Aury wrote the novel in the third person and weaves between the past and present tense. The author didn’t give her protagonist a back-story, didn’t break down O’s psyche, and didn’t even give her a first name. The writing was minimalistic, with little of the sensory detail modern writers include in their novels. Still, the sex scenes were much too hot for the button-down fifties and still shock today. When Grove Press finally published the novel in the United States in 1965, even the male translator used a pseudonym, a female one at that.  

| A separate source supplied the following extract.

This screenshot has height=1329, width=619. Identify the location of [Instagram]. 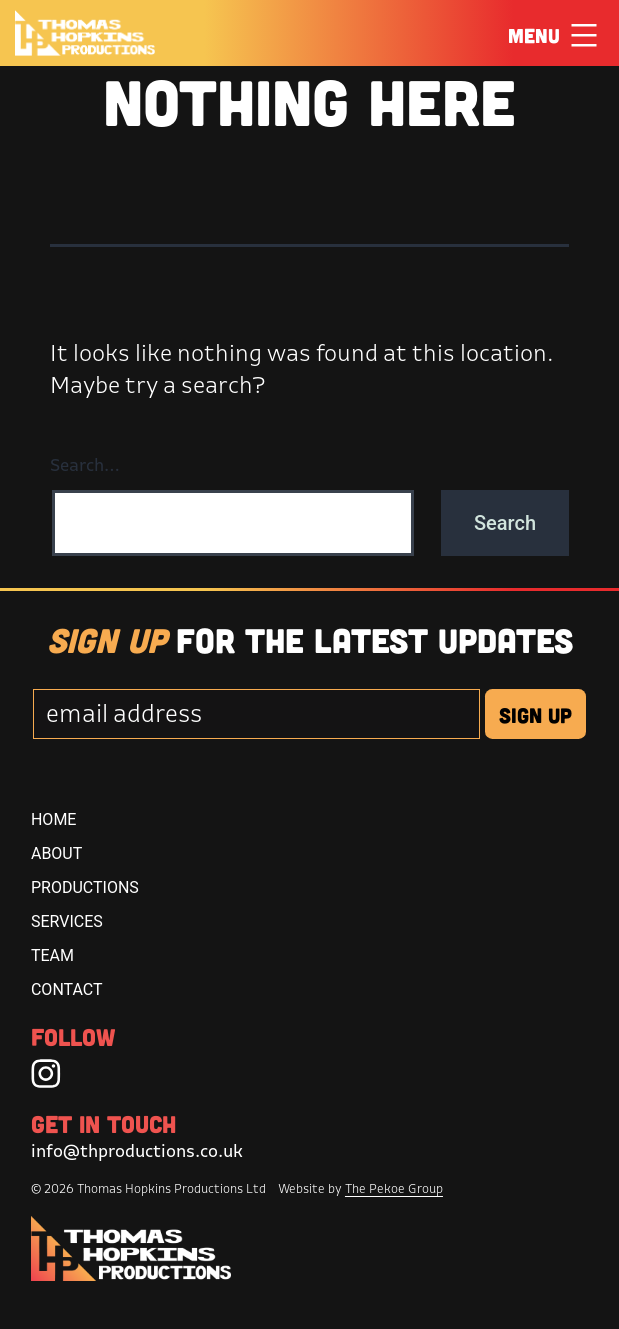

 As a modern reader who likes erotic romances, Story of O was a bit hard to swallow. Aury did not write her novel as a romance or as a treatise on S & M, it is a masochistic sexual fantasy pure and simple replete with whips, chains, and masks. Unlike modern works of erotic romance, O was not supposed to enjoy the encounters and, as one of the characters notes to another, “You have to get past the pleasure stage, until you reach the stage of tears.”

 I found myself wincing rather than enjoying O’s many carnal encounters. They never seemed to bring her either joy or pleasure. While I had my own issues the scenes of bondage and emotional and physical punishment in Fifty Shades of Grey, unlike Story of O, I never felt the heroine was in danger. The fact that the Byronic hero, Christian Grey, fell in love with his sub, the virginal Anastasia Steele, changed the emotional dynamic to one of intimacy. Fifty Shades of Grey’s main conflict was Christian’s persistent attempts to dominate Anastasia and unlike Story of O, the protagonist was the victor. By the second Fifty Shades book, the characters  changed places, the sub becomes the dom, and the power passed into her hands, a major reason that Fifty Shades of Grey appealed to so many readers. While Story of O continues to elicit interest from some quarters and artist Guido Crépax's turned it into a graphic novel, the novel is very much a work of another time and place.